Fernand Leger (1881-1955)
Fernand Leger (1881-1955)

Composition (Etude pour L'aviateur)

Details
Fernand Leger (1881-1955)
Composition (Etude pour L'aviateur)
signed with initials and dated 'F.L. 20' (lower right)
brush and India ink and gray wash on paper laid down on board
9 7/8 x 12 3/8 in. (25.1 x 31.4 cm.)
Painted in 1920
Provenance
Helena Rubinstein, New York, Paris and London; Estate sale, Parke-Bernet Galleries, Inc., New York, 28 April 1966, lot 792.
Paul Kantor Gallery, Beverly Hills.
Harold Diamond, New York (1969).
Acquired from the above by the present owner.

Lot Essay

This ink and wash composition is a preliminary study for the two versions of L'aviateur, which Léger painted in the early months of 1920 (Bauquier, nos. 205 and 206). At this time, Léger was then emerging from the first phase of his post-war période mécanique in which he employed imagery derived almost exclusively from industrial objects, the factory assembly line, and urban architecture. In the pictures where he included the human presence, it was usually relegated to a peripheral role, so that it stood dwarfed by its industrial environment. By 1919, however, the artist began to re-introduce the figure, and integrate it as a more central focus in his mechanical compositions. Léger regarded the human form "not as a sentimental element, but solely as a plastic element" (quoted in J. Cassou and J. Leymarie, Fernand Léger, Drawings and Gouaches, London, 1973, p. 46). He continued to deconstruct the figure, using basic planar and spherical forms that were related to the hard and flat mechanical elements surrounding it, following his dictum that "Modern man lives more and more in a predominantly geometrical order." (in "The Machine Aesthetic I," Functions of Painting, New York, 1973, p. 52).

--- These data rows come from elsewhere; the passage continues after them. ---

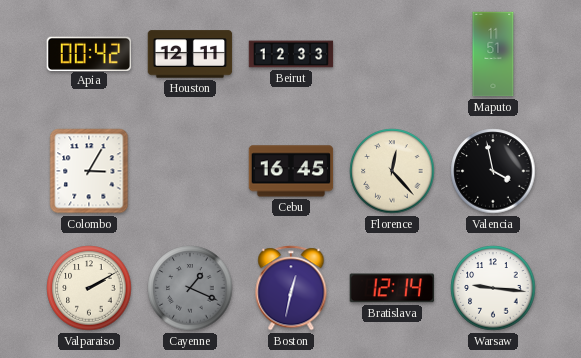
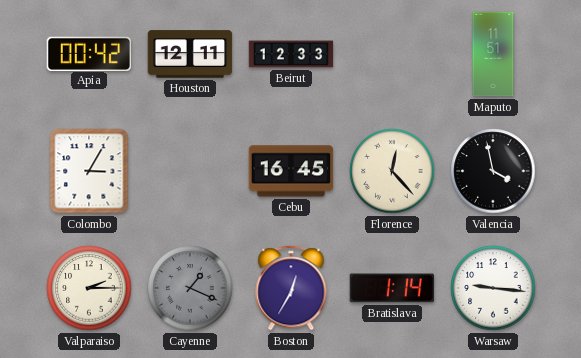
Valparaiso: 2:10 -> 2:15
Boston: 12:32 -> 12:35
Bratislava: 12:14 -> 1:14
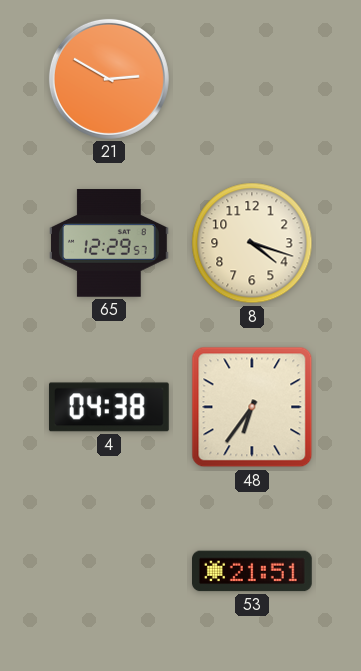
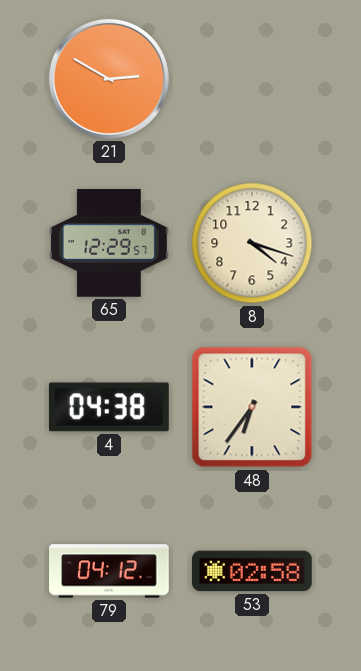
79: none -> 04:12
53: 21:51 -> 02:58
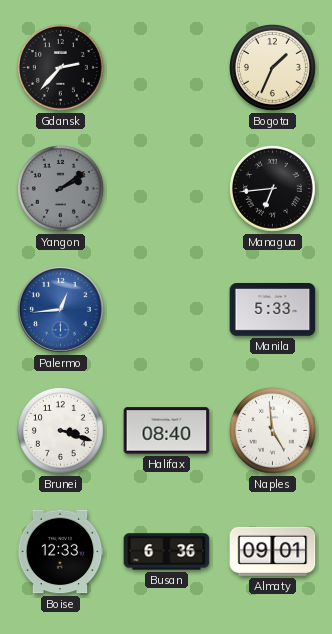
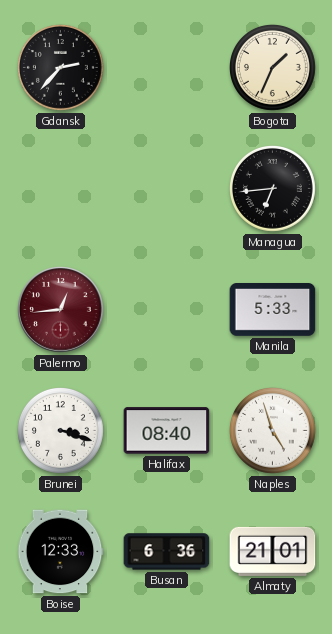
Yangon: 2:09 -> none
Palermo dial: blue -> burgundy
Naples: 4:59 -> 4:57
Almaty: 09:01 -> 21:01
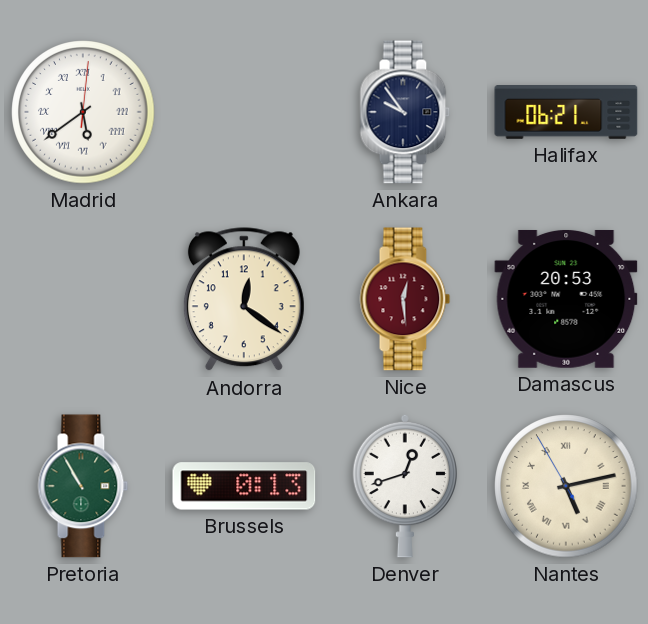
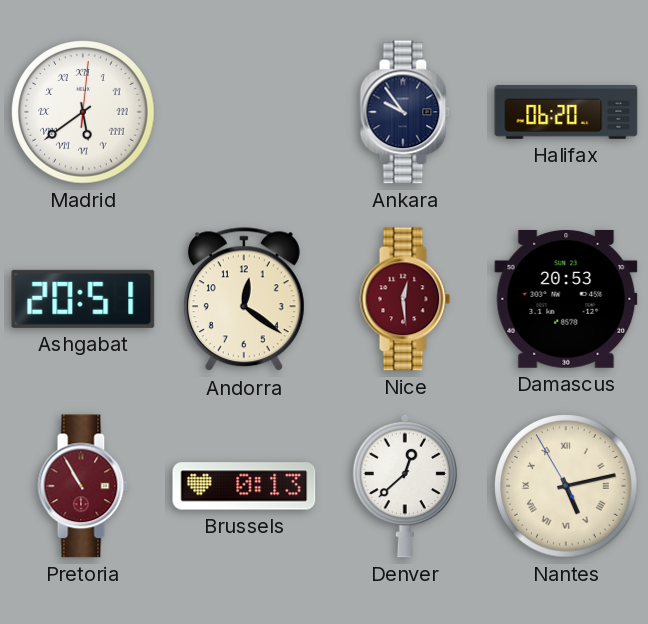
Halifax: 06:21 -> 06:20
Ashgabat: none -> 20:51
Pretoria dial: green -> burgundy
Denver: 12:42 -> 12:38
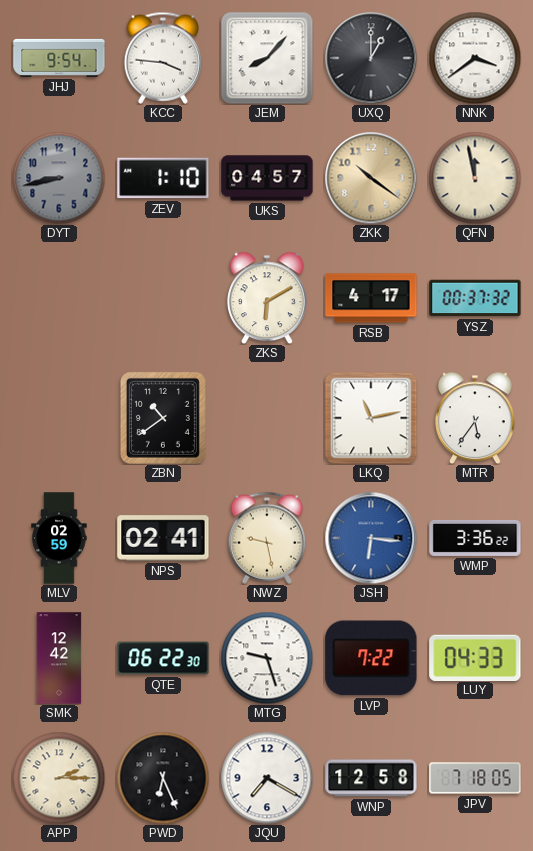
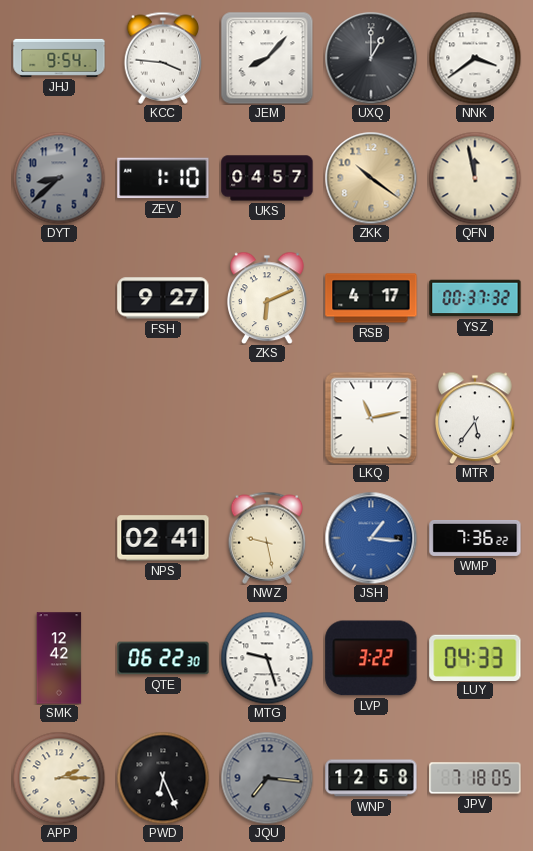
DYT: 8:43 -> 8:38
FSH: none -> 9:27
ZKS: 6:10 -> 6:11
ZBN: 10:39 -> none
MLV: 02:59 -> none
JSH: 6:16 -> 1:16
WMP: 3:36 -> 7:36
LVP: 7:22 -> 3:22
JQU: 7:20 -> 7:16
JQU dial: white -> grey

Airplanes and their engines, the most technologically advanced machinery at that time, held a special fascination for Léger. He recalled, "One year [1912], while showing at the Salon d'Automne, I had the advantage of being next to the Aviation Show, which was about to open...Never, in spite of my familiarity with such spectacles, had I been so impressed...[There were] beautiful metallic objects, hard, permanent, and useful, in pure local colors; infinite varieties of steel surfaces at play next to vermilion and blues. The power of geometric forms dominated all" (in ibid., p. 60). The semi-circular forms in L'aviateur derive from the disks in Léger's mechanical paintings of the late 'teens, and here represent the powerful rotary engine in its streamlined cowling, used in many airplanes during and after the First World War, as well as the arc of a spinning propeller.